Task brief:
Return the complete listing exactly as it reads, with each picture removed.

Data provided:
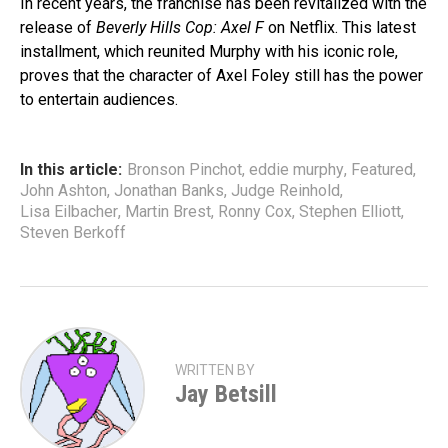
In recent years, the franchise has been revitalized with the
release of
Beverly Hills Cop: Axel F
on Netflix. This latest
installment, which reunited Murphy with his iconic role,
proves that the character of Axel Foley still has the power
to entertain audiences.
In this article:
Bronson Pinchot
,
eddie murphy
,
Featured
,
John Ashton
,
Jonathan Banks
,
Judge Reinhold
,
Lisa Eilbacher
,
Martin Brest
,
Ronny Cox
,
Stephen Elliott
,
Steven Berkoff
WRITTEN BY
Jay Betsill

Solved problem:
In recent years, the franchise has been revitalized with the
release of
Beverly Hills Cop: Axel F
on Netflix. This latest
installment, which reunited Murphy with his iconic role,
proves that the character of Axel Foley still has the power
to entertain audiences.
In this article:
Bronson Pinchot
,
eddie murphy
,
Featured
,
John Ashton
,
Jonathan Banks
,
Judge Reinhold
,
Lisa Eilbacher
,
Martin Brest
,
Ronny Cox
,
Stephen Elliott
,
Steven Berkoff
WRITTEN BY
Jay Betsill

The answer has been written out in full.